On to sense 2, which seems to be -- the OED is of no help here, so I'm speculating -- a semantic extension, from one specific kind of expertise with words, artful word-slinging, to a more general expertise, applying to all sorts of people who collect and display information about words.  Not to morphologists, it seems, but to lexicographers (who do this sort of thing professionally) and all kinds of word fans (from what we might think of as semi-professionals to enthusiastic amateurs).   The product of this wordsmithery is an enormous range of publications about words (and idioms): scholarly reference works, advice literature, entertainment.  Everything from the OED, though usage dictionaries and compendia of often-confused words, self-improvement literature (like the Reader's Digest feature "It Pays to Increase Your Word Power" -- note its very American reference to benefits configured in economic terms), the website wordsmith.org ("We are a community of more than 600,000 linguaphiles in at least 200 countries"), with its A Word A Day feature, and what I think of as the "ooh, shiny" literature, like Kacirk's book (from which you will carry away virtually nothing that you could actually use).  Now-obsolete words, dialect vocabulary, vogue words, taboo vocabulary, foreign expressions borrowed into English, jargon, word and idiom histories -- all these, and more, are catalogued for us.  And most of this material is aimed at a general, not specialist, audience.

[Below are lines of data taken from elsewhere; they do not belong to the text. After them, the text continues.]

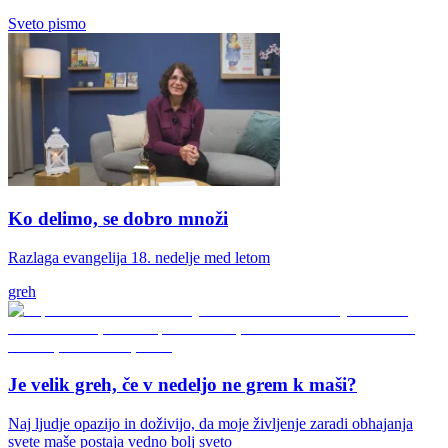
Sveto pismo
Ko delimo, se dobro množi
Razlaga evangelija 18. nedelje med letom
greh
Je velik greh, če v nedeljo ne grem k maši?
Naj ljudje opazijo in doživijo, da moje življenje zaradi obhajanja
svete maše postaja vedno bolj sveto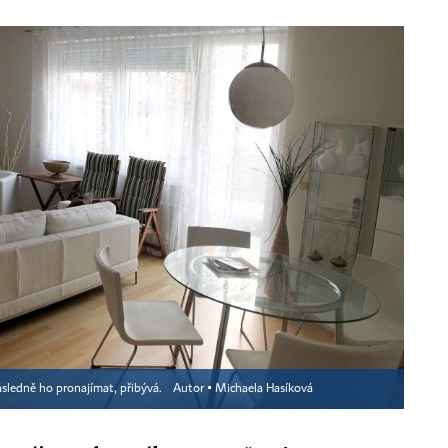
následně ho pronajímat, přibývá.
Autor ▪
Michaela Hasíková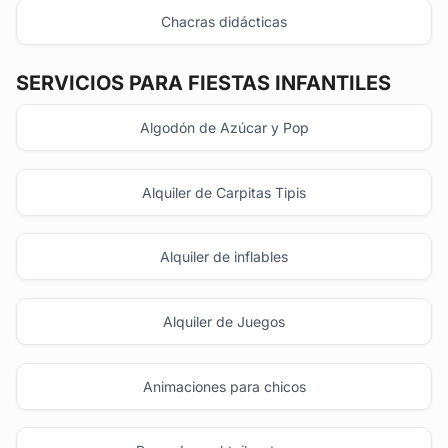
Chacras didácticas
SERVICIOS PARA FIESTAS INFANTILES
Algodón de Azúcar y Pop
Alquiler de Carpitas Tipis
Alquiler de inflables
Alquiler de Juegos
Animaciones para chicos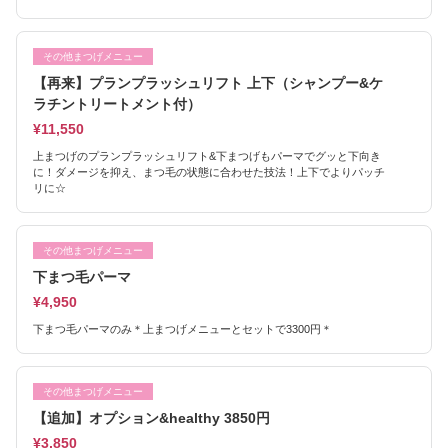
その他まつげメニュー
【再来】プランプラッシュリフト 上下（シャンプー&ケ
ラチントリートメント付）
¥11,550
上まつげのプランプラッシュリフト&下まつげもパーマでグッと下向き
に！ダメージを抑え、まつ毛の状態に合わせた技法！上下でよりパッチ
リに☆
その他まつげメニュー
下まつ毛パーマ
¥4,950
下まつ毛パーマのみ＊上まつげメニューとセットで3300円＊
その他まつげメニュー
【追加】オプション&healthy 3850円
¥3,850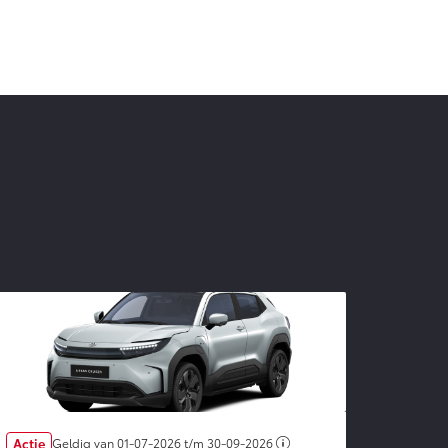
Actie
Geldig van
01-07-2026
t/m
30-09-2026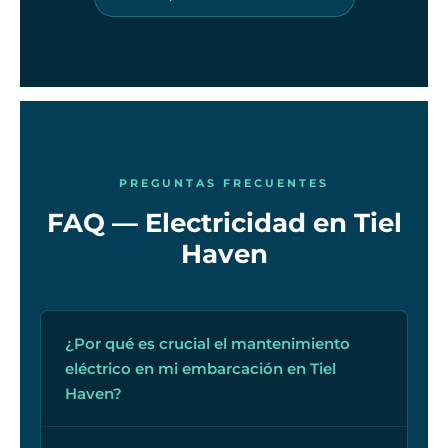
PREGUNTAS FRECUENTES
FAQ — Electricidad en Tiel
Haven
¿Por qué es crucial el mantenimiento
eléctrico en mi embarcación en Tiel
Haven?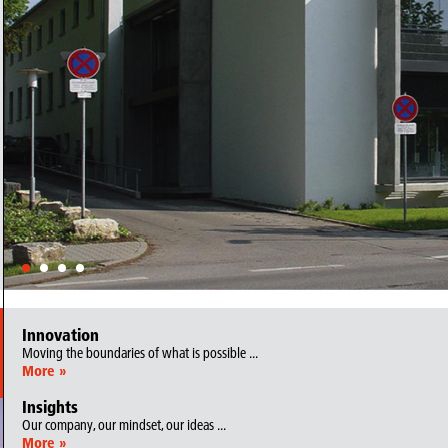
Innovation
Moving the boundaries of what is possible ...
More »
Insights
Our company, our mindset, our ideas ...
More »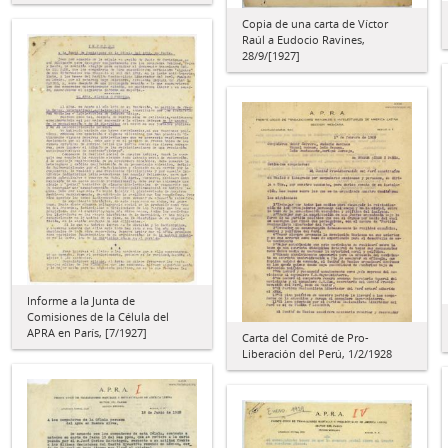
Copia de una carta de Víctor
Raúl a Eudocio Ravines,
28/9/[1927]
Informe a la Junta de
Comisiones de la Célula del
APRA en París, [7/1927]
Carta del Comité de Pro-
Liberación del Perú, 1/2/1928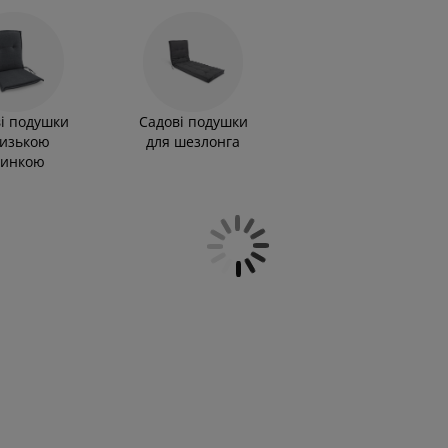
ку для сидіння для стільця, яка не тільки зробить
ння.Вам не потрібно міняти садові меблі щоразу,
 садового текстилю допоможе створити атмосферу
ріпиться до стільця, чи звичайну сидушку, яку легко
йте колір та розмір!
і подушки
Садові подушки
низькою
для шезлонга
пинкою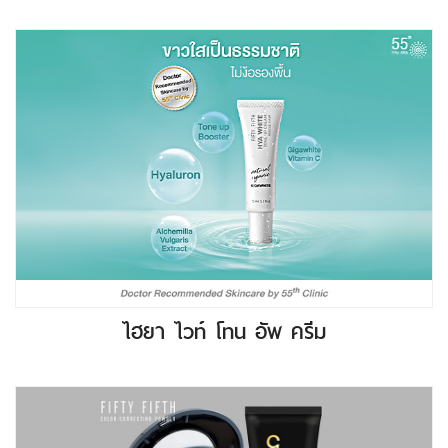
ไฮยา ไวท์ โทน อัพ ครีม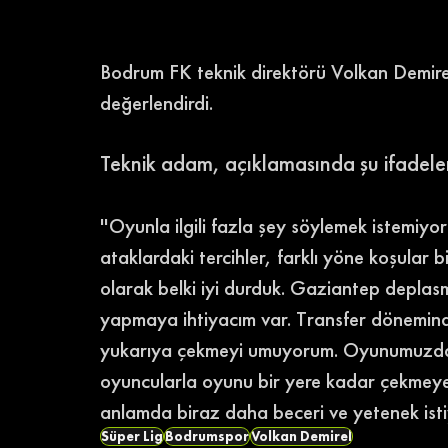
Bodrum FK teknik direktörü Volkan Demirel
değerlendirdi. 
Teknik adam, açıklamasında şu ifadeleri
''Oyunla ilgili fazla şey söylemek istemiy
ataklardaki tercihler, farklı yöne koşular
olarak belki iyi durduk. Gaziantep depla
yapmaya ihtiyacım var. Transfer dönemind
yukarıya çekmeyi umuyorum. Oyunumuzda 
oyuncularla oyunu bir yere kadar çekmeye
anlamda biraz daha beceri ve yetenek istiy
Süper Lig
Bodrumspor
Volkan Demirel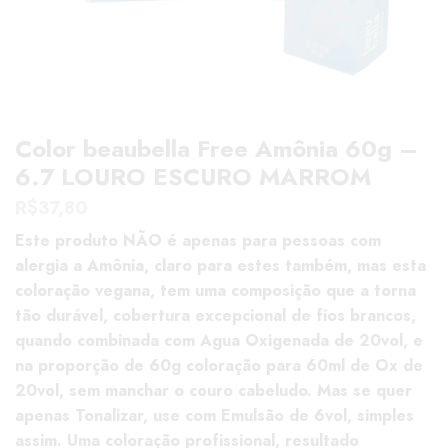
Color beaubella Free Amônia 60g –
6.7 LOURO ESCURO MARROM
R$
37,80
Este produto NÃO é apenas para pessoas com
alergia a Amônia, claro para estes também, mas esta
coloração vegana, tem uma composição que a torna
tão durável, cobertura excepcional de fios brancos,
quando combinada com Agua Oxigenada de 20vol, e
na proporção de 60g coloração para 60ml de Ox de
20vol, sem manchar o couro cabeludo. Mas se quer
apenas Tonalizar, use com Emulsão de 6vol, simples
assim. Uma coloração profissional, resultado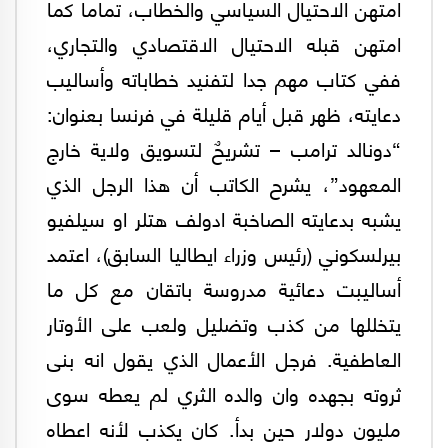
امتهن الاحتيال السياسي والخطاب، تماما كما
امتهن قبله الاحتيال الاقتصادي والتجاري،
ففي كتاب مهم جدا لتفنيد خطاباته وأساليب
دعايته، ظهر قبل أيام قليلة في فرنسا بعنوان:
“دونالد ترامب – تشريحٌ لتسويق ولاية خارج
المعهود”، يشرح الكاتب أن هذا الرجل الذي
يشبه بدعايته الصاخبة ادولف هتلر او سيلفيو
بيرلسكوني (رئيس وزراء ايطاليا السابق)، اعتمد
أساليبت دعائية مدروسة باتقان مع كل ما
يتخللها من كذب وتضليل ولعب على الأوتار
العاطفية. فرجل الأعمال الذي يقول انه بنى
ثروته بجهده وان والده الثري لم يعطه سوى
مليون دولار حين بدأ. كان يكذب لأنه اعطاه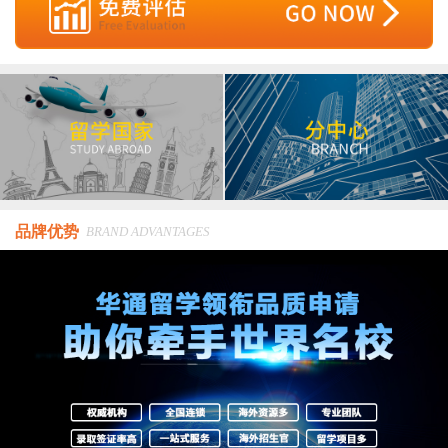
品牌优势
BRAND ADVANTAGES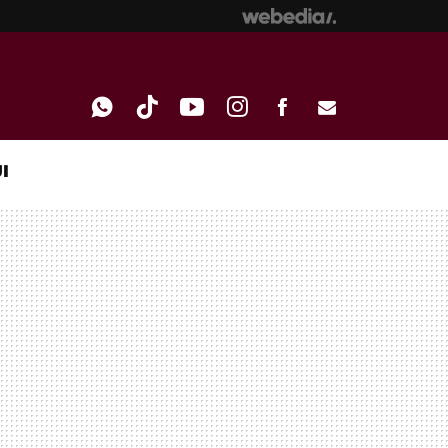
I
WHATSAPP
TIKTOK
YOUTUBE
INSTAGRAM
FACEBOOK
E-
MAIL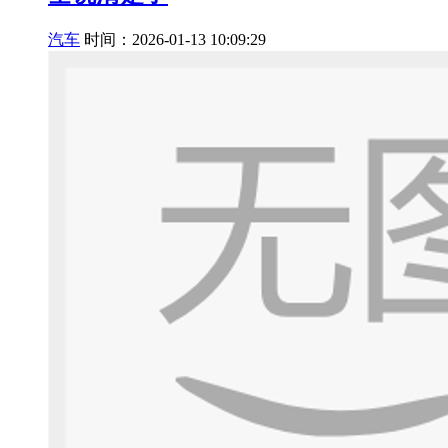
汽车
时间：2026-01-13 10:09:29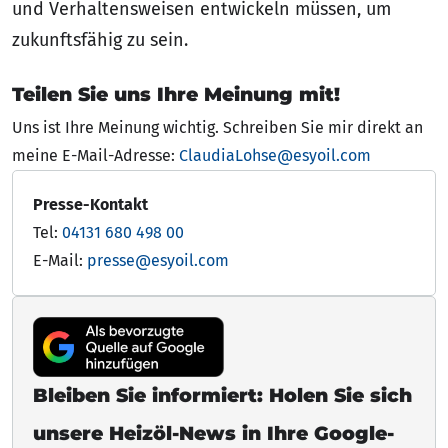
und Verhaltensweisen entwickeln müssen, um
zukunftsfähig zu sein.
Teilen Sie uns Ihre Meinung mit!
Uns ist Ihre Meinung wichtig. Schreiben Sie mir direkt an
meine E-Mail-Adresse:
ClaudiaLohse@esyoil.com
Presse-Kontakt
Tel:
04131 680 498 00
E-Mail:
presse@esyoil.com
Bleiben Sie informiert: Holen Sie sich
unsere Heizöl-News in Ihre Google-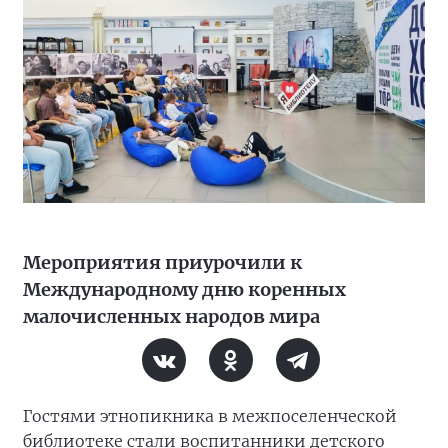
Мероприятия приурочили к
Международному дню коренных
малочисленных народов мира
Гостями этнопикника в межпоселенческой
библиотеке стали воспитанники детского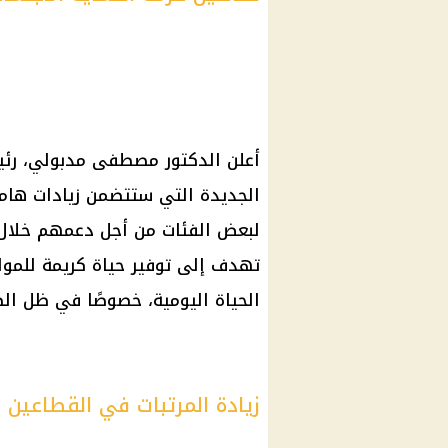
أعلن الدكتور مصطفى مدبولي، رئيس
الجديدة التي ستتضمن زيادات هامة
لبعض الفئات من أجل دعمهم خلال ا
تهدف إلى توفير حياة كريمة للمو
الحياة اليومية، خصوصًا في ظل الظ
زيادة المرتبات في القطاعين 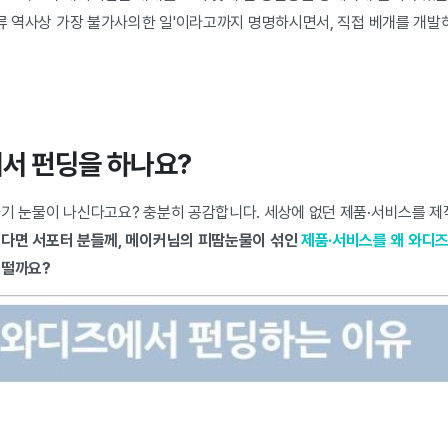
인류 역사상 가장 불가사의한 일'이라고까지 명명하시면서, 직접 베개를 개발
에서 펀딩을 하나요?
자기 눈물이 나신다고요? 충분히 공감합니다. 세상에 없던 제품·서비스를 
다면 서포터 분들께, 메이커님의 피땀눈물이 섞인
제품·서비스를 왜 와디
어떨까요?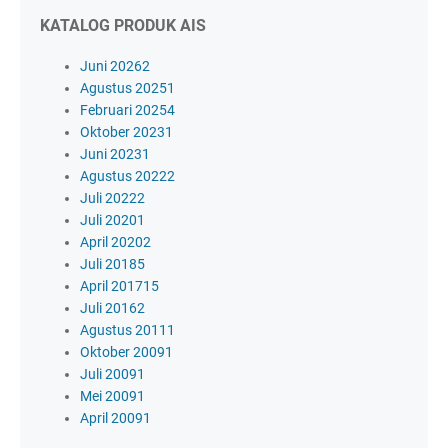
KATALOG PRODUK AIS
Juni 2026
2
Agustus 2025
1
Februari 2025
4
Oktober 2023
1
Juni 2023
1
Agustus 2022
2
Juli 2022
2
Juli 2020
1
April 2020
2
Juli 2018
5
April 2017
15
Juli 2016
2
Agustus 2011
1
Oktober 2009
1
Juli 2009
1
Mei 2009
1
April 2009
1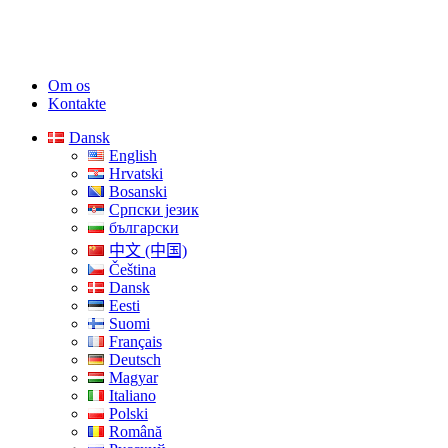
Om os
Kontakte
Dansk
English
Hrvatski
Bosanski
Српски језик
български
中文 (中国)
Čeština
Dansk
Eesti
Suomi
Français
Deutsch
Magyar
Italiano
Polski
Română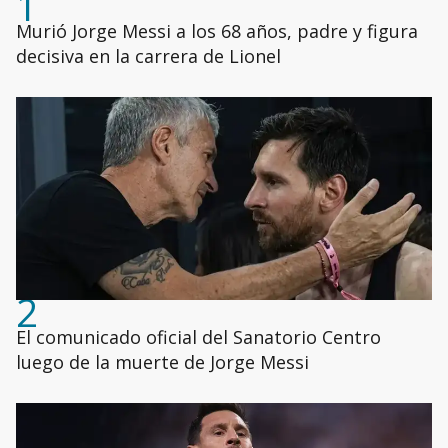
1
Murió Jorge Messi a los 68 años, padre y figura
decisiva en la carrera de Lionel
2
El comunicado oficial del Sanatorio Centro
luego de la muerte de Jorge Messi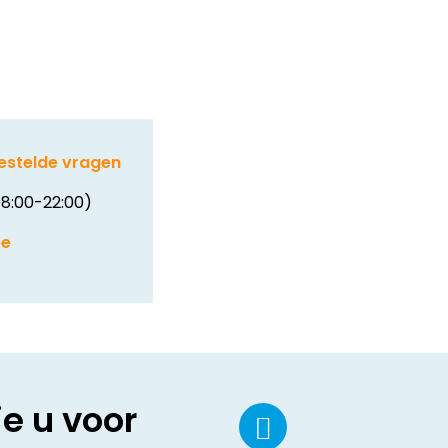
estelde vragen
8:00-22:00)
be
ie u voor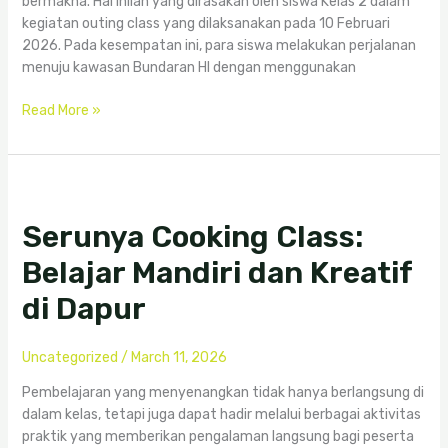
bermakna. Hal inilah yang dirasakan oleh siswa Kelas 2 dalam
kegiatan outing class yang dilaksanakan pada 10 Februari
2026. Pada kesempatan ini, para siswa melakukan perjalanan
menuju kawasan Bundaran HI dengan menggunakan
Read More »
Serunya
Cooking
Serunya Cooking Class:
Class:
Belajar
Belajar Mandiri dan Kreatif
Mandiri
dan
di Dapur
Kreatif
di
Uncategorized
/
March 11, 2026
Dapur
Pembelajaran yang menyenangkan tidak hanya berlangsung di
dalam kelas, tetapi juga dapat hadir melalui berbagai aktivitas
praktik yang memberikan pengalaman langsung bagi peserta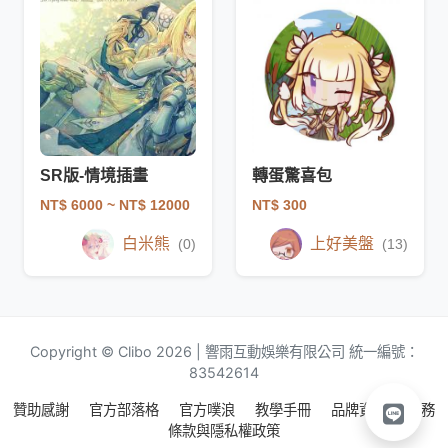
SR版-情境插畫
轉蛋驚喜包
NT$ 6000
~ NT$ 12000
NT$ 300
白米熊
上好美盤
(0)
(13)
Copyright © Clibo 2026 | 響雨互動娛樂有限公司 統一編號：
83542614
贊助感謝
官方部落格
官方噗浪
教學手冊
品牌資源
服務
條款與隱私權政策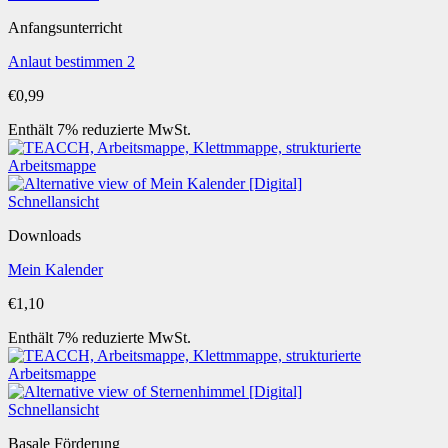
Anfangsunterricht
Anlaut bestimmen 2
€
0,99
Enthält 7% reduzierte MwSt.
Schnellansicht
Downloads
Mein Kalender
€
1,10
Enthält 7% reduzierte MwSt.
Schnellansicht
Basale Förderung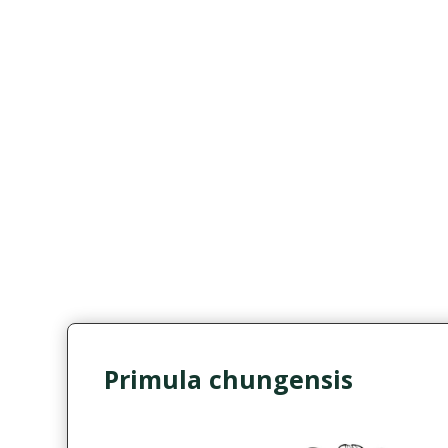
Primula chungensis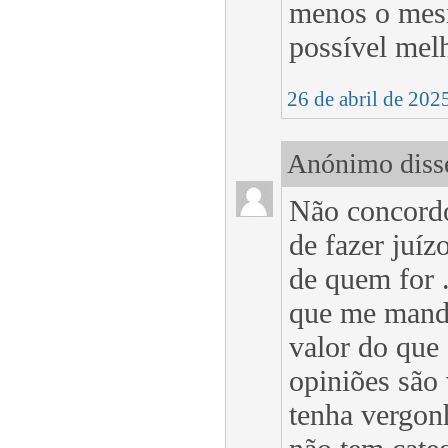
menos o mesm
possível mel
26 de abril de 202
Anónimo disse
Não concordo
de fazer juíz
de quem for .
que me mande
valor do que
opiniões são
tenha vergonh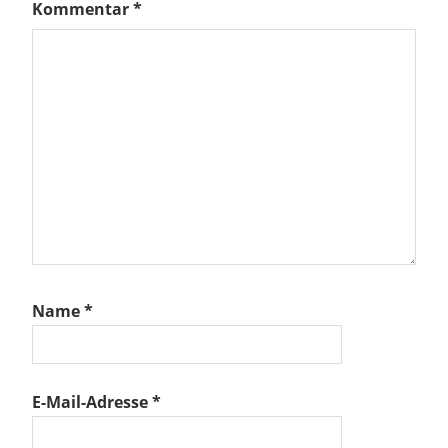
Kommentar
*
Name
*
E-Mail-Adresse
*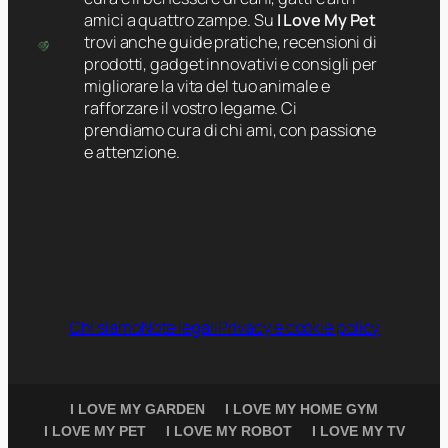
amici a quattro zampe. Su
I Love My Pet
trovi anche guide pratiche, recensioni di
prodotti, gadget innovativi e consigli per
migliorare la vita del tuo animale e
rafforzare il vostro legame. Ci
prendiamo cura di chi ami, con passione
e attenzione.
Chi siamo
Note legali
Privacy e cookie policy
I LOVE MY GARDEN
I LOVE MY HOME GYM
I LOVE MY PET
I LOVE MY ROBOT
I LOVE MY TV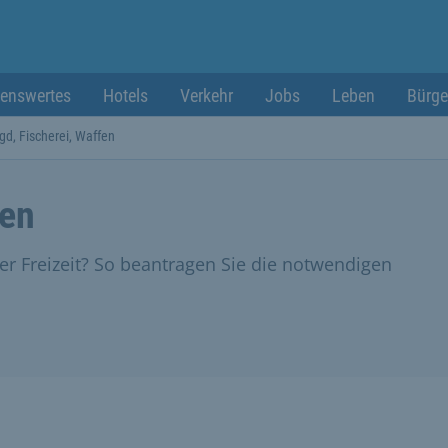
enswertes
Hotels
Verkehr
Jobs
Leben
Bürge
gd, Fischerei, Waffen
fen
rer Freizeit? So beantragen Sie die notwendigen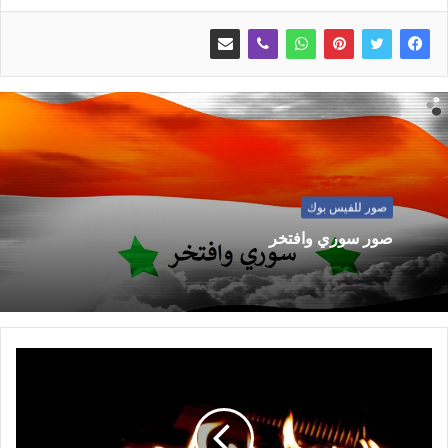
صور للفيس بوك
صور سوري وافتخر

Turn with me now to syntax.  Where are the comparable compendia of syntactic constructions?  Almost entirely in the specialist literature: in the big reference grammars of English, in college textbooks, and the like.  The usage dictionaries are organized, insofar as possible, by reference to specific words; to find out about English relative clauses, for instance, you'll probably have to look under the various relativizing words (that, which, who).  In material for a general audience, it's pretty much all about words.

I study syntactic variation, I think it's really cool stuff, and I'd like to communicate my enthusiasm about it to a more general audience, but I haven't yet figured out how to pull that off.  Everybody wants to hear about words, words, words.